Ia memukul dada bidang Atian, melampiaskan rasa panas yang bergejolak di seluruh tubuhnya.

Gelombong yang meluluh-lantahkan kewarasannya kembali datang.

Gadis itu baru saja tenang setelah diberi obat oleh Atian. Entah berapa lama dia histeris, hingga tidak menyadari bahwa langit sudah menggelap.

Atian berdiri menjulang di samping ranjang, menatap wajah damai Rinjani. Ia menghela napas. Sudah 5 bulan dia menghadapi kebar-baran gadis itu.

Entah karena alasan apa, hatinya berdetak. Jika untuk menuntaskan rasa bersalah, seharusnya ini sudah cukup kan?

Jika karena kasihan, bukankah seharusnya ia mengantar gadis itu pulang ke rumahnya? Kenapa ia harus berbuat sejauh ini? Toh sang ponakan sudah menerima hukumannya di penjara.

Atian membungkuk, menatap wajah itu dalam. Membelai pelan surai hitamnya, lalu mencium keningnya pelan, merasakan hangat kulit gadis itu di bibirnya.

"Teruslah bertahan ... Ririn."

***

"Kak, Papa kapan pulang?"

"Hm ... mungkin besok lusa."

"Loh, bukannya Papa bilang pulangnya nanti malem, ya?"

Himalaya tersenyum tipis, terlihat malu-malu. Tapi gurat kekecewaan tersurat di matanya.

"Terus, kenapa kamu nanya lagi kalo udah tau?" Dicubitnya pipi sang adik yang berbaring di sampingnya.

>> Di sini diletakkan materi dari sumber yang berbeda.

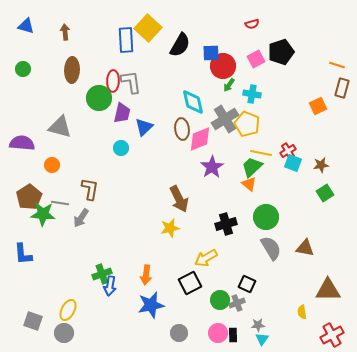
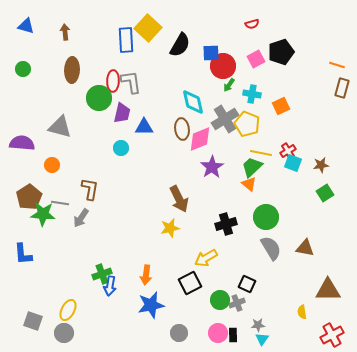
orange square at (318, 106): moved 37 px left
blue triangle at (144, 127): rotated 42 degrees clockwise
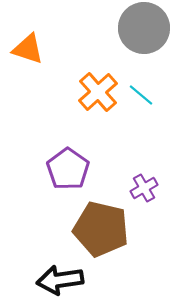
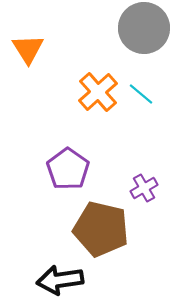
orange triangle: rotated 40 degrees clockwise
cyan line: moved 1 px up
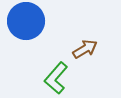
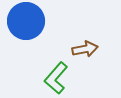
brown arrow: rotated 20 degrees clockwise
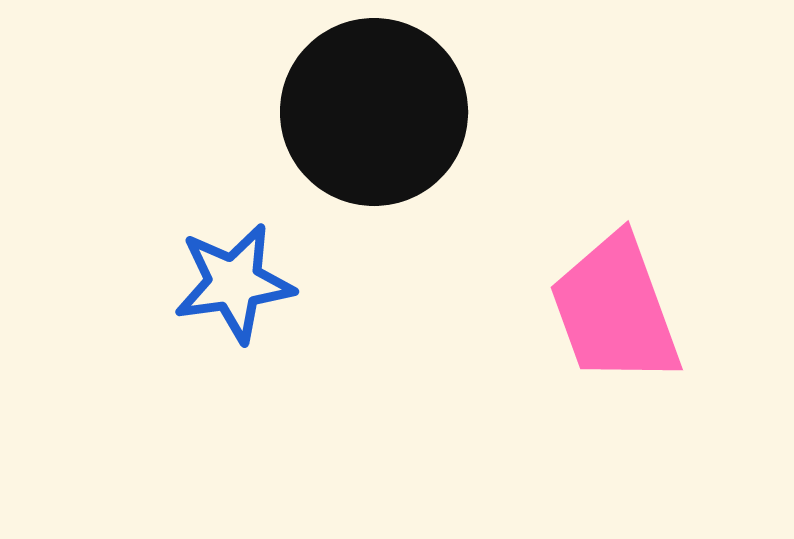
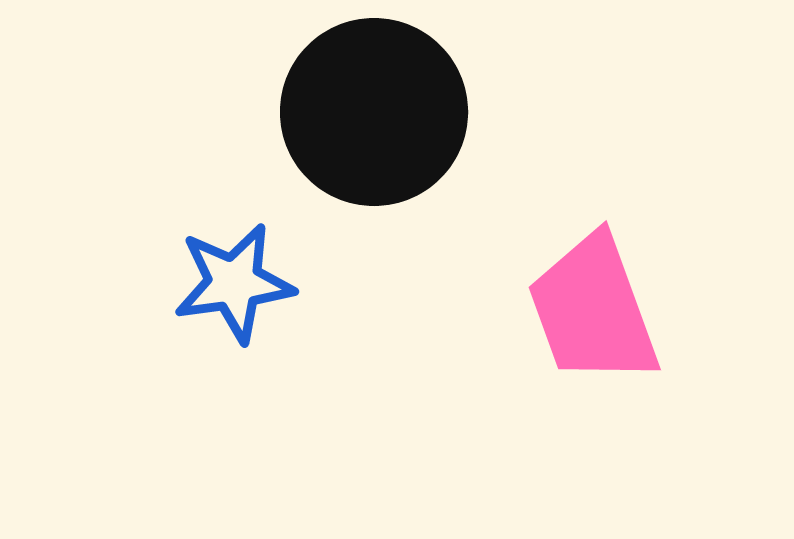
pink trapezoid: moved 22 px left
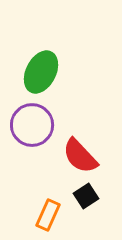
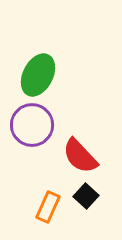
green ellipse: moved 3 px left, 3 px down
black square: rotated 15 degrees counterclockwise
orange rectangle: moved 8 px up
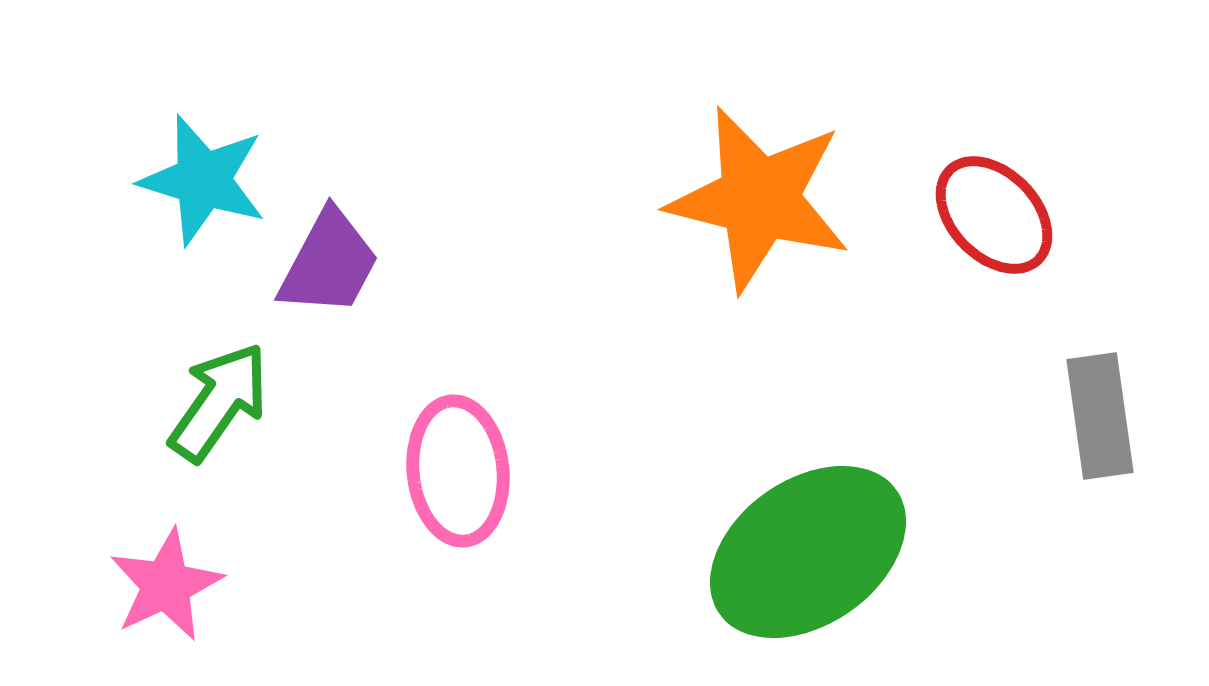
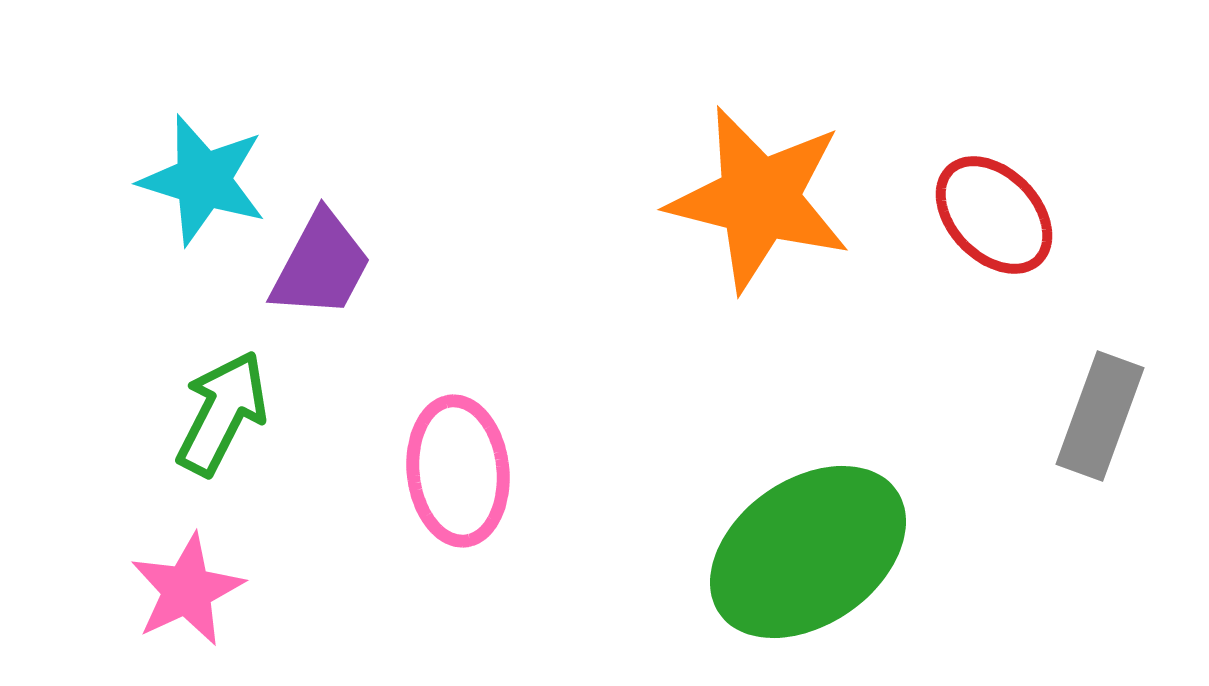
purple trapezoid: moved 8 px left, 2 px down
green arrow: moved 3 px right, 11 px down; rotated 8 degrees counterclockwise
gray rectangle: rotated 28 degrees clockwise
pink star: moved 21 px right, 5 px down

"Tadi Papa nelpon Jani, dia cerita banyak. Katanya makanan di sana enak-enak buanget. Nanti kalo Jani ultah, Papa bakal ngajak kita ke sana. Huwahhhh." Gadis mungil itu bercerita dengan antusias.

"Kita?"

Iya, Kak. Kita bertiga. Jani, Kakak, sama Papa."

Hima tersenyum miris.

"Iya, nanti kita ke sana kalo kamu ulang tahun."*l

Hingga 3 ulang tahun yang sama, Jani hanya pergi berdua bersama sang papa. Sedang kak Hima selalu beralasan tak bisa ikut.

"Kamu tau gak, Jan?"

"Ya enggak dong, Kak. Kan belum dikasih tau." Gadis itu cemberut, membuat sang kakak tertawa kecil.

Dipandangnya wajah sang adik. "Kakak sayang banget sama kamu."

Kakak sayang banget sama kamu.

Kakak sayang banget sama kamu.

Tatapan penuh cinta itu seketika berubah menjadi pandangan redup kemerahan. Wajah mulus dan putihnya menjadi bonyok dan mengalirkan darah kental.

Di atas batu besar yang penuh darah, perempuan itu bergumam, "Selamat tinggal, Jani."

Selamat tinggal, Jani.

Lalu, selamat datang kembali ... mimpi buruk.